Computational Lab: 2-4-11
- Start with the files acghTable.dat and probeList.dat.
Using the probeIDs as unique identifiers, match each probe's value to
it's position and transform the data for sample "0001" into lff format.
- Take the scores from column "0001" and insert them into the 'score' field of your lff.
- Filter out any probes with no value (or "NA").
- Use "+" for each strand value
- The phase, qstart, and qstop fields should be filled in with dots (".")
- create an attribute-value pair in the 13th column called "sample" with the value "0001"
- deliverables: the ruby script you use to create the lff file
- Upload this data into Genboree (you may either use the API or
upload it manually). Then, use the Segmentation tool (under Tools >
Plugins) to select regions of high copy-number variance. Require that
each segment contain at least 3 probes, and that the score of each
segment exceed two standard deviations from the mean.
- Combine the resulting track with the segmented data from the other 185 tumors (all185.acgh.lff.gz) and select out only those segments that represent gains on chromosome 12, using the Annotation selector tool.
- note: you don't have to unzip the file before uploading to Genboree
- Now, upload the file refSeq.blocked.noSplice.lff.gz
to your database. It will create a track called "RefSeq:Blocked" This
is the refseq genes track with intronic sequences treated as part of
the gene, and all of the the splice variants removed. Use the Attribute
Lifter tool in Genboree to lift in the sample names from chr 12 gains
that hit these genes.
- Click on the track name and use the tabular view to create a table
with two columns - the gene name, and a comma-seperated list of matching
samples. Download this table, then write a small ruby script that
parses this table, and outputs only the few genes that are altered in
more than 20 samples.
- note: the "numIntersects" field is not a reliable
indicator of how many samples match, only how many distinct annotations
match. You'll have to write a script to count the entries in the
samples attribute.
- deliverables: the ruby script that parses your tabular output.

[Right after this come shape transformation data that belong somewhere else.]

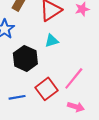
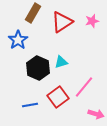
cyan triangle: (52, 41) -> (61, 62), moved
pink arrow: (76, 107) -> (96, 114), moved

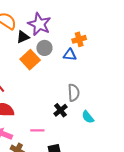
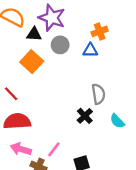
black triangle: (23, 37) -> (34, 34), turned 32
orange square: (30, 60) -> (32, 62), moved
pink line: (37, 130) -> (54, 149), moved, turned -48

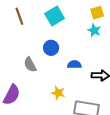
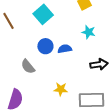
cyan star: (94, 30) -> (89, 32), moved
blue semicircle: (74, 64) -> (65, 49), moved

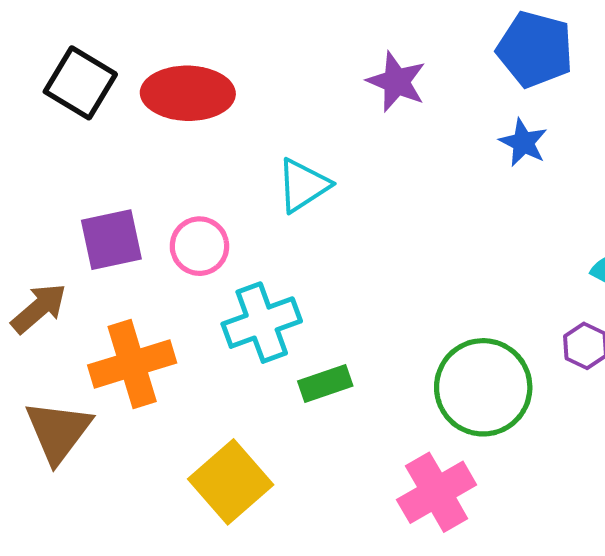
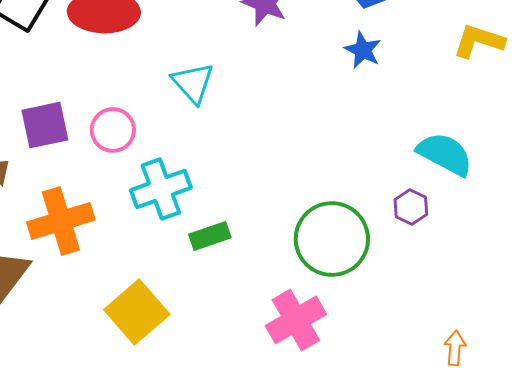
cyan triangle: (303, 185) -> (193, 83), turned -39

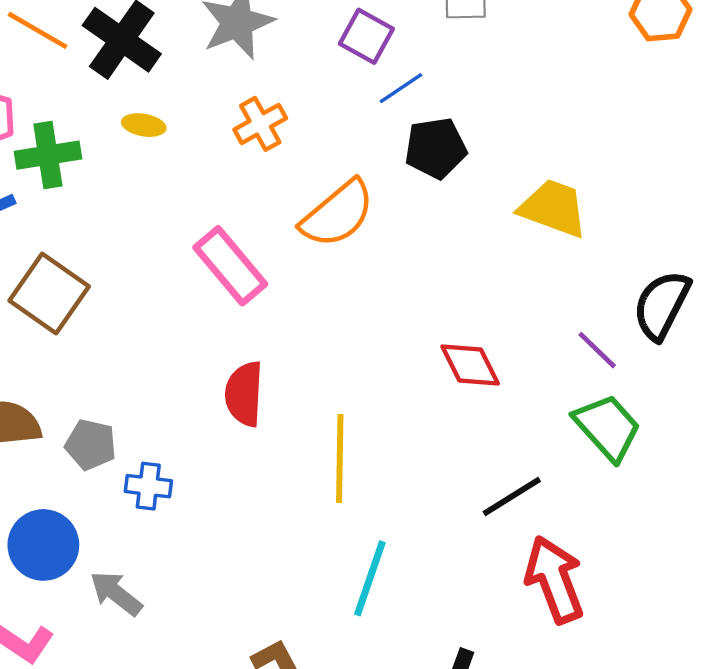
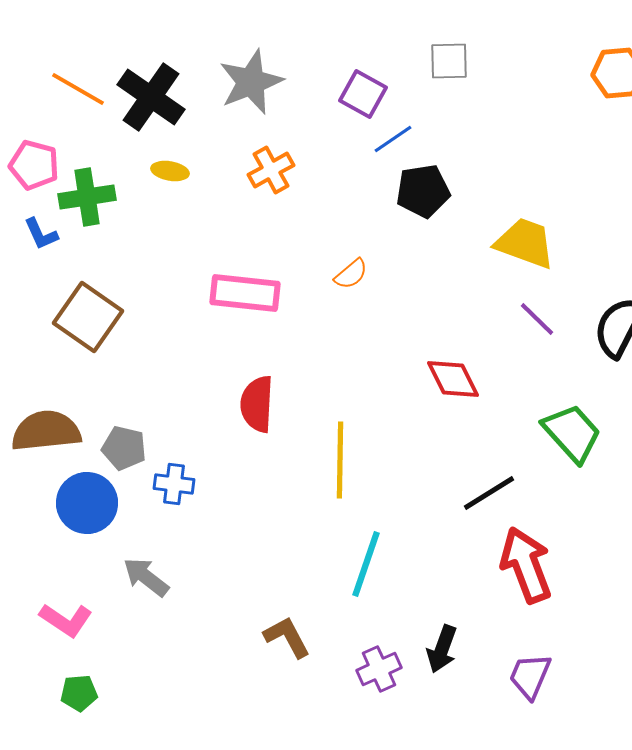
orange semicircle: (338, 214) -> (351, 274), moved, size x0.5
pink rectangle: (230, 266) -> (245, 293), turned -44
purple line: (597, 350) -> (537, 319), moved
blue circle: (43, 545) -> (87, 503), moved

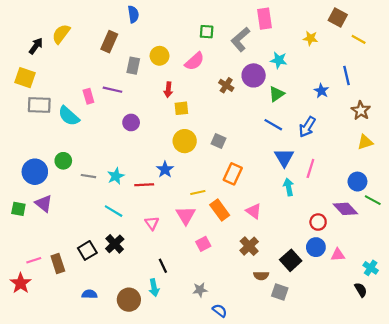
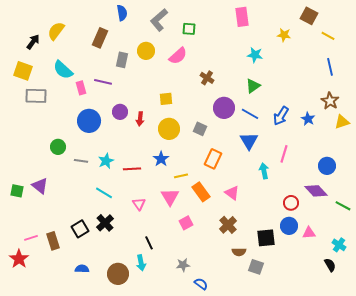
gray L-shape: (240, 39) -> (159, 20), moved
purple circle: (254, 75) -> (224, 108), moved
blue line: (347, 75) -> (330, 67), moved
red arrow: (168, 90) -> (140, 119), moved
blue star: (321, 91) -> (308, 119), moved
cyan semicircle: (69, 116) -> (63, 70), moved
yellow triangle: (365, 142) -> (342, 122), moved
blue triangle: (284, 157) -> (249, 141), moved
blue star: (165, 170) -> (161, 159), moved
blue circle: (35, 172) -> (89, 121), moved
green line: (373, 200) -> (343, 206), moved
black square: (291, 260) -> (266, 238), turned 36

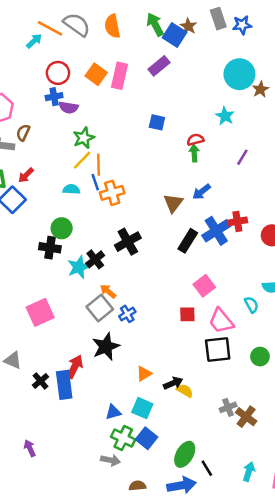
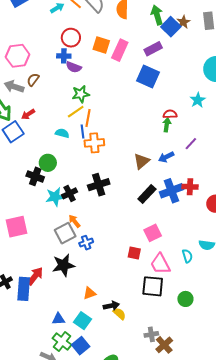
orange square: (96, 74) -> (101, 45), turned -30
blue square: (157, 122) -> (148, 76), moved, size x1.6
purple line: (242, 157) -> (191, 144), moved

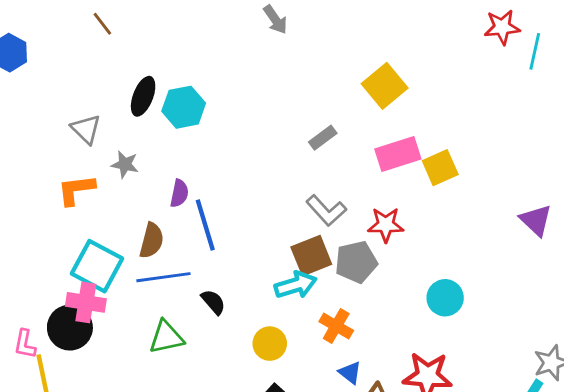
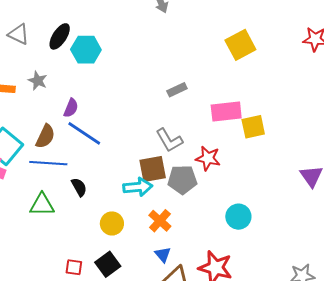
yellow square: (385, 86) -> (240, 45), moved
gray triangle: (86, 129) -> (18, 34), moved, turned -30
blue line: (205, 225) -> (84, 133), turned -51

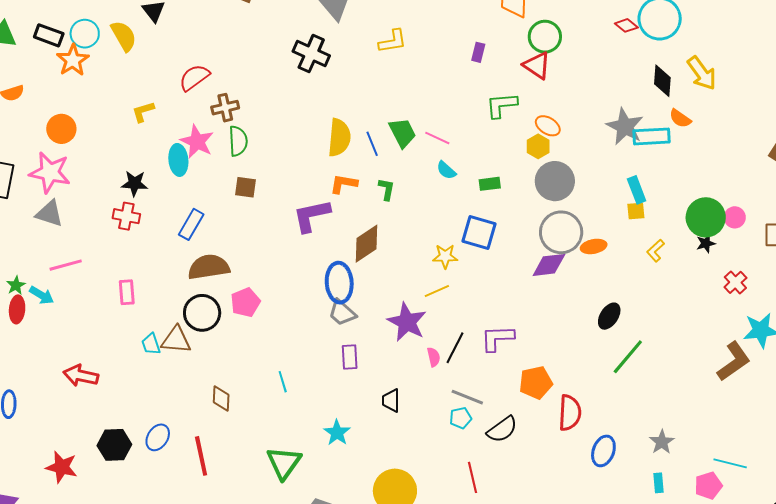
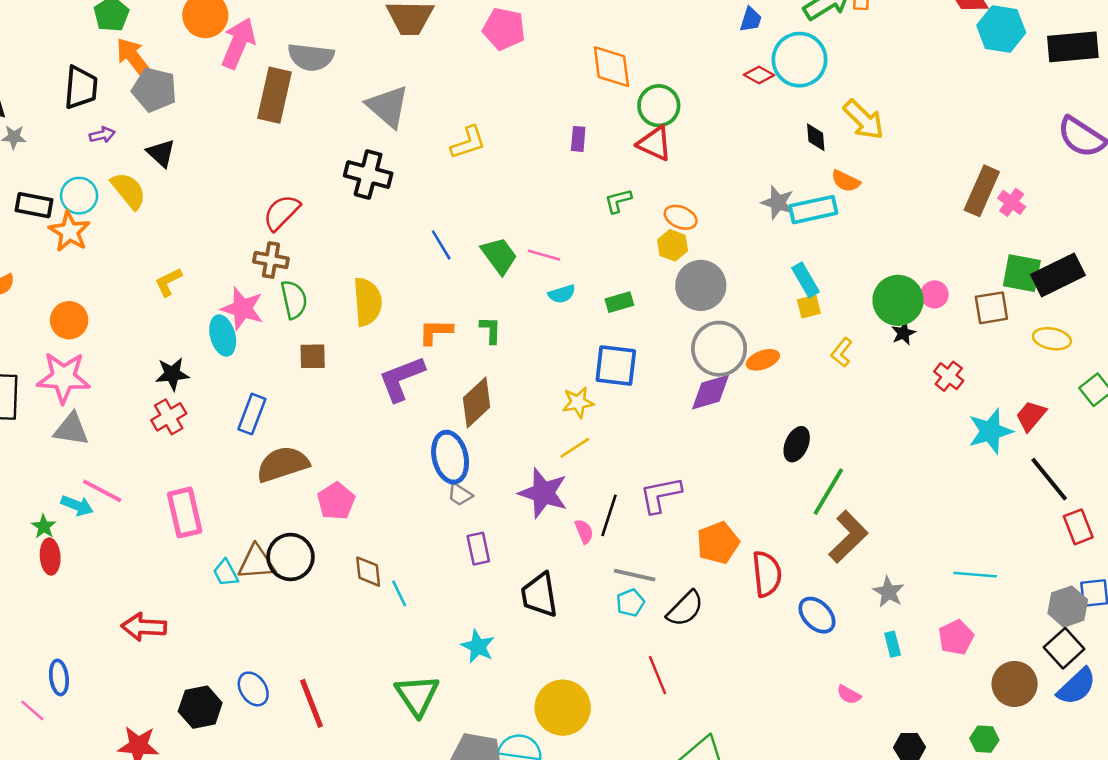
red semicircle: (194, 77) -> (282, 212), moved
black diamond: (662, 81) -> (816, 137), size x0.7
green L-shape: (501, 105) -> (618, 201), size x0.7
brown cross: (225, 108) -> (271, 260), turned 32
gray star: (625, 126) -> (778, 202), size x0.7
yellow semicircle: (339, 138) -> (367, 302), moved
blue line: (372, 144) -> (441, 245), moved
cyan semicircle: (446, 170) -> (562, 294), turned -50
red cross: (126, 216) -> (169, 417), turned -32
pink line: (66, 265) -> (102, 491), turned 52
pink rectangle: (127, 292) -> (185, 513), size x1.5
cyan arrow: (42, 295) -> (77, 506), moved
black circle: (202, 313) -> (290, 557), moved
gray trapezoid: (342, 313) -> (460, 494), size x0.7
brown L-shape: (734, 361) -> (848, 537), moved
brown diamond: (221, 399) -> (368, 572), moved
black trapezoid: (391, 401) -> (539, 595), size x1.5
blue ellipse: (158, 437) -> (253, 689), turned -56
blue ellipse: (603, 451) -> (817, 615), turned -56
cyan line: (730, 463) -> (975, 575), moved

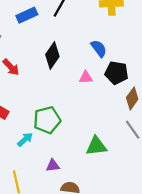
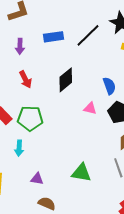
green pentagon: (47, 120) -> (30, 118), moved
cyan arrow: (25, 139) -> (19, 148), turned 119

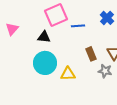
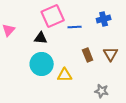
blue cross: (107, 18) -> (104, 19), turned 32
gray star: (105, 71) -> (102, 91), moved

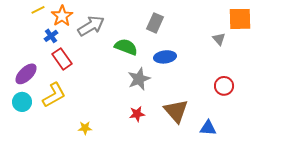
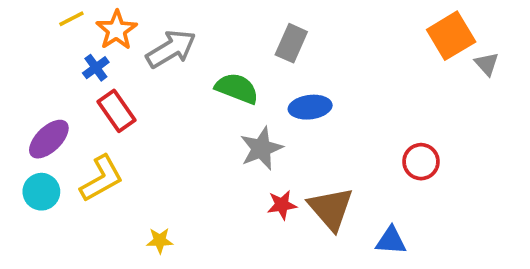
orange square: (240, 19) -> (451, 36), turned -30
gray triangle: (219, 39) -> (487, 64), moved
red star: (137, 114) -> (282, 205), moved

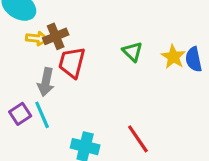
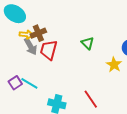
yellow star: (173, 57) -> (114, 65), moved
gray arrow: (46, 82) -> (31, 46), moved, turned -42
cyan line: (42, 115) -> (29, 83), turned -36

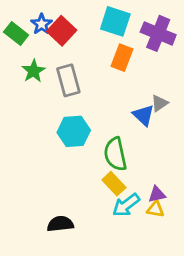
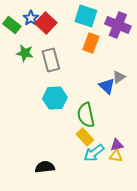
green star: (34, 71) -> (25, 53), turned -30

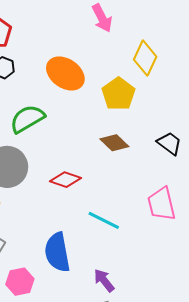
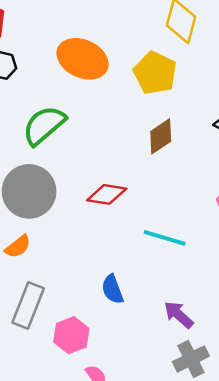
brown diamond: (114, 143) -> (161, 136), turned -68
blue semicircle: (57, 252) -> (112, 289), size x0.6

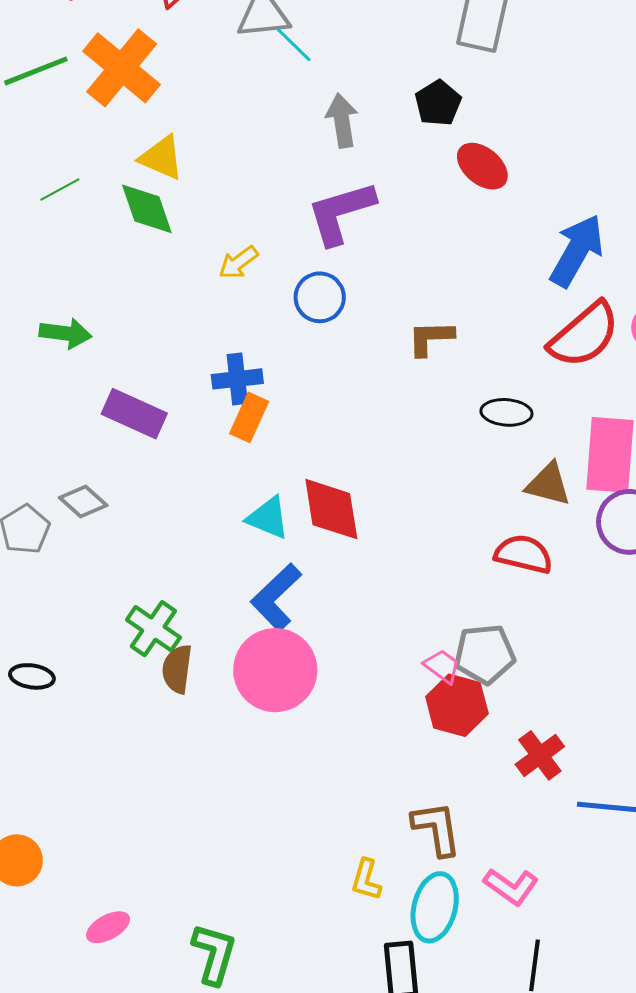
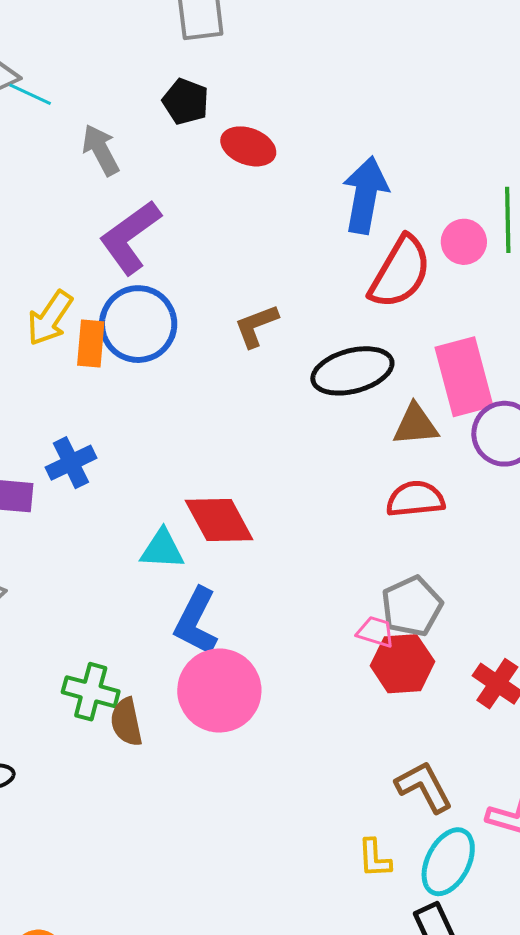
yellow arrow: (238, 263) -> (50, 318), size x1.4
blue circle: (320, 297) -> (138, 324), size x1.5
blue cross: (237, 379) -> (71, 463), moved
black ellipse: (506, 412) -> (352, 371), size x1.6
orange rectangle: (249, 417) -> (91, 343), moved
cyan ellipse: (435, 907) -> (448, 862), turned 32

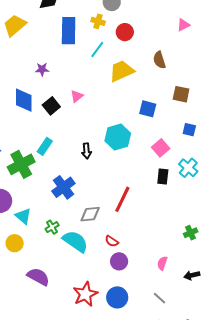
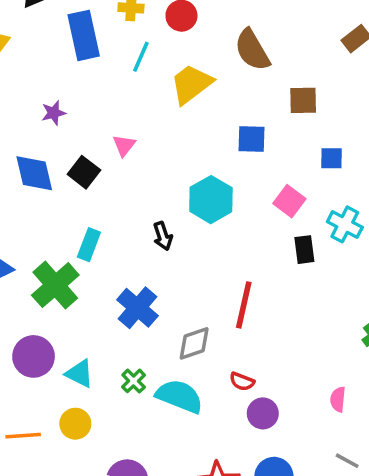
brown semicircle: (159, 60) -> (252, 50), size x1.4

You should then submit a list containing two columns: The first column
containing the genes on chromosome 12 that have gains in more than 20
samples, and the second column the exact number of samples that they're
altered in.
All deliverables:
- ruby script from step 1 that creates your lff file
- ruby script from step 5 that parses your table
- two-column output from step 5
This assignment will be due on Feb 18, 2010.
Zip the files up, title the zip with your name, and send them to chiachiw@bcm.edu.
Feel free to contact me if you're having any problems. Email is
usually the best way, and I'll almost always respond within an hour or
two. We can also arrange a meeting - email me and we'll work out the
details.
I'll look over early submissions and if there are major problems,
I'll return them to you and give you a chance to resubmit. Assignments
completed closer to the due date may not get this opportunity.